Ethiopia’s new reformist Prime Minister Abiy Ahmed has taken bold steps to reform the Horn of Africa country on a number of levels since coming to power in early April. But are his reforms genuine? All signs seem to point in that direction.
As of 9 November, all Africans will be able to obtain a visa upon arrival in Ethiopia, Africa’s second most populous nation, as part of Ahmed’s vision of closer and full regional integration on the continent where minds are open to ideas and markets are open to trade. Earlier this year he disclosed that following Rwanda’s lead, Ethiopia was going to allow a visa-free regime for all Africans.
The new premier kicked off his term in office by strengthening political and civil liberties, including the release of dozens of political prisoners detained on terrorism charges.
Thousands more jailed protesters were released earlier in the year as Addis Ababa embarked on a programme of reform following months of mass protests that left hundreds dead and many more arrested.
The new premier also promised to address the political grievances of those involved in the protests, particularly in the Oromia region. Ahmed unbanned the Oromo Liberation Front (OLF), allowing it to return home from exile.
He also took steps to end the cold war with neighboring Eritrea which began in 2000 with a UN-enforced ceasefire following two years of warfare that killed approximately 80,000 people and displaced more than half a million. In July the two countries signed a peace agreement in the wake of Ahmed’s initiative.
However, one of Ahmed’s most significant reforms is his work towards gender parity in the political arena.
On October 25, Ethiopia’s parliament unanimously elected Sahle-Work Zewde, a veteran diplomat and high-ranking UN official, as the country’s president and head of state. Zewde is the only sitting female head of state in Africa.

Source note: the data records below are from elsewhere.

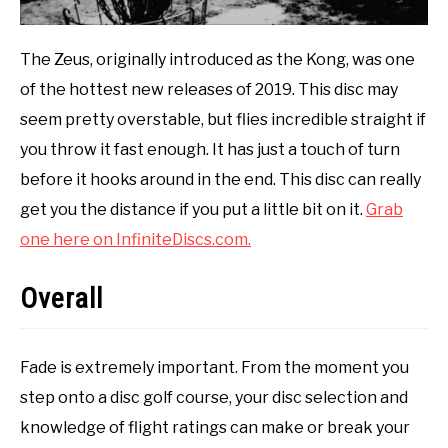
The Zeus, originally introduced as the Kong, was one
of the hottest new releases of 2019. This disc may
seem pretty overstable, but flies incredible straight if
you throw it fast enough. It has just a touch of turn
before it hooks around in the end. This disc can really
get you the distance if you put a little bit on it.
Grab
one here on InfiniteDiscs.com.
Overall
Fade is extremely important. From the moment you
step onto a disc golf course, your disc selection and
knowledge of flight ratings can make or break your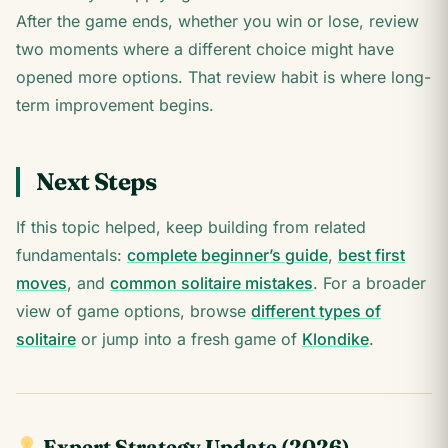
After the game ends, whether you win or lose, review
two moments where a different choice might have
opened more options. That review habit is where long-
term improvement begins.
Next Steps
If this topic helped, keep building from related
fundamentals:
complete beginner’s guide
,
best first
moves
, and
common solitaire mistakes
. For a broader
view of game options, browse
different types of
solitaire
or jump into a fresh game of
Klondike
.
Expert Strategy Update (2026)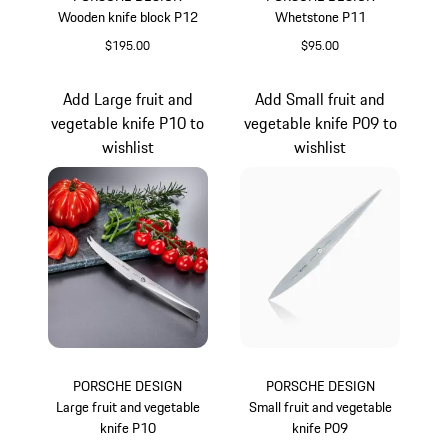
Wooden knife block P12
Whetstone P11
$195.00
$95.00
Add Large fruit and
Add Small fruit and
vegetable knife P10 to
vegetable knife P09 to
wishlist
wishlist
PORSCHE DESIGN
PORSCHE DESIGN
Large fruit and vegetable
Small fruit and vegetable
knife P10
knife P09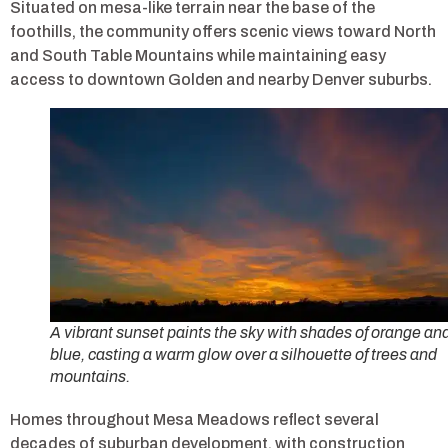
Situated on mesa-like terrain near the base of the
foothills, the community offers scenic views toward North
and South Table Mountains while maintaining easy
access to downtown Golden and nearby Denver suburbs.
A vibrant sunset paints the sky with shades of orange an
blue, casting a warm glow over a silhouette of trees and
mountains.
Homes throughout Mesa Meadows reflect several
decades of suburban development, with construction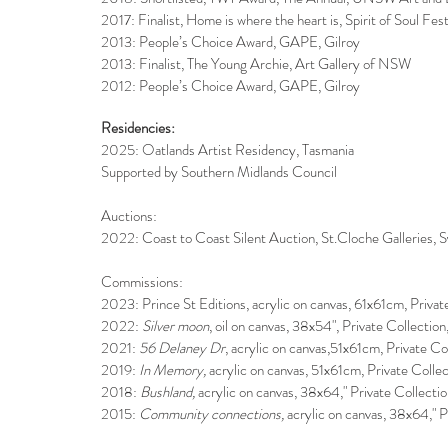
2017: Finalist, Home is where the heart is, Spirit of Soul Fest
2013: People’s Choice Award, GAPE, Gilroy
2013: Finalist, The Young Archie, Art Gallery of NSW
2012: People’s Choice Award, GAPE, Gilroy
Residencies:
2025: Oatlands Artist Residency, Tasmania
Supported by Southern Midlands Council
Auctions:
2022: Coast to Coast Silent Auction, St.Cloche Galleries,
Commissions:
2023: Prince St Editions, acrylic on canvas, 61x61cm, Priv
2022:
Silver moon
, oil on canvas, 38x54", Private Collect
2021:
56 Delaney Dr
, acrylic on canvas,51x61cm, Private 
2019:
In Memory,
acrylic on canvas, 51x61cm, Private Coll
2018:
Bushland,
acrylic on canvas, 38x64," Private Collect
2015:
Community connections,
acrylic on canvas, 38x64," P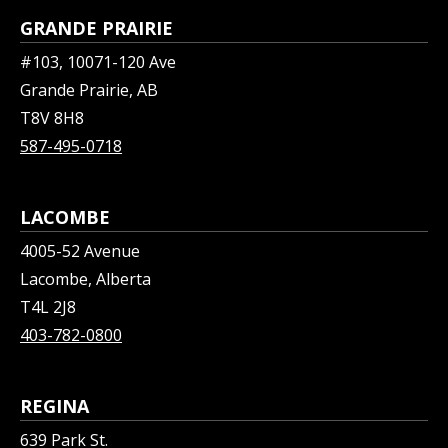
GRANDE PRAIRIE
#103, 10071-120 Ave
Grande Prairie, AB
T8V 8H8
587-495-0718
LACOMBE
4005-52 Avenue
Lacombe, Alberta
T4L 2J8
403-782-0800
REGINA
639 Park St.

“Ethiopia has broken new ground on gender parity by appointing its first female head of state in the country’s modern history. This came a week after Ethiopia awarded 50 percent of its 20-seat cabinet slots to women,” senior researcher Tsion Tadesse Abebe and intern Selam Tadesse said on Monday in a report from the Institute of Security Studies in Addis Ababa.
Zewde served as the UN Secretary-General’s special representative to the African Union (AU) and as head of the UN Office to the AU. She has also worked for the UN and her country in various senior positions.
UN Secretary-General António Guterres congratulated her and Ethiopia, saying that the African continent was leading the way in showcasing that women’s engagement and leadership were crucial to lasting peace.
Although her position was largely ceremonial, it commanded deep respect and wielded much influence in promoting unity and peace, Abebe and Tadesse said.
The new president has also underlined the importance of women’s and young people’s participation in building a democratic culture.